Worms eating polyethylene and escaping from a plastic bag CREDIT: César Hernández & Ainhoa Goñi
One of the biggest issues in our current society is the amount of plastic that we produce and waste every year. In 2015 Science magazine published a study in which stating that 8 tonnes of plastic end up in the ocean every year. I can imagine that the number has probably increased since then. Plastic is not biodegradable and will remain on the planet for many centuries, contaminating the land and ocean with its presence and destroying the ozone layer with the release of methane gas during decomposition.

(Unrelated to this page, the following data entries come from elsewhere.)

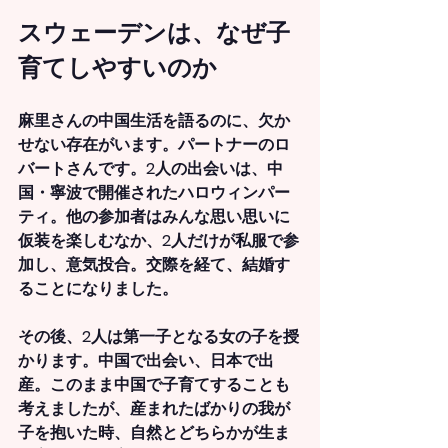
スウェーデンは、なぜ子
育てしやすいのか
麻里さんの中国生活を語るのに、欠か
せない存在がいます。パートナーのロ
バートさんです。2人の出会いは、中
国・寧波で開催されたハロウィンパー
ティ。他の参加者はみんな思い思いに
仮装を楽しむなか、2人だけが私服で参
加し、意気投合。交際を経て、結婚す
ることになりました。
その後、2人は第一子となる女の子を授
かります。中国で出会い、日本で出
産。このまま中国で子育てすることも
考えましたが、産まれたばかりの我が
子を抱いた時、自然とどちらかが生ま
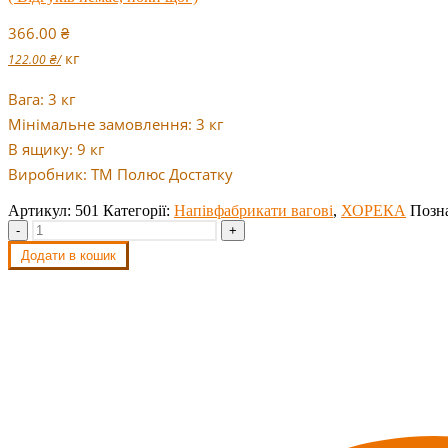
366.00
₴
кг
122.00
₴
/
Вага: 3 кг
Мінімальне замовлення: 3 кг
В ящику: 9 кг
Виробник: ТМ Полюс Достатку
Артикул:
501
Категорії:
Напівфабрикати вагові
,
ХОРЕКА
Позн
-
+
Додати в кошик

But it’s not everything is bad news, the Spanish National Research Council (CSIC) has discovered recently that the wax worm (Galleria mellonella) can eat and degrade polyethylene. This type of worms eat wax and honey from the honeycombs of bees and the polyethylene has a similar molecular structure to wax and that why the worms can biodegrade this type of plastic. The polyethylene is one of the most chemical resistant and cheapest plastics available hence its extensive use in food packaging, grocery bags, plastic tableware & pipelines, resulting in the most produced and disposable plastic in the world. So this discovery bring new light and hope to a desperate situation!
The next step would be to isolate the molecule or enzyme produced by the worms to degrade the plastic. Once isolated the scientists will have to find a way to mass produce and deploy it on a large scale. Work is underway to find the solution as soon as possible. This discovery is great news for all of us and could be the future for solving one of the biggest environmental problems future generations will face! Once again mother nature is providing us with a solution to save the planet and offering us another chance to do better!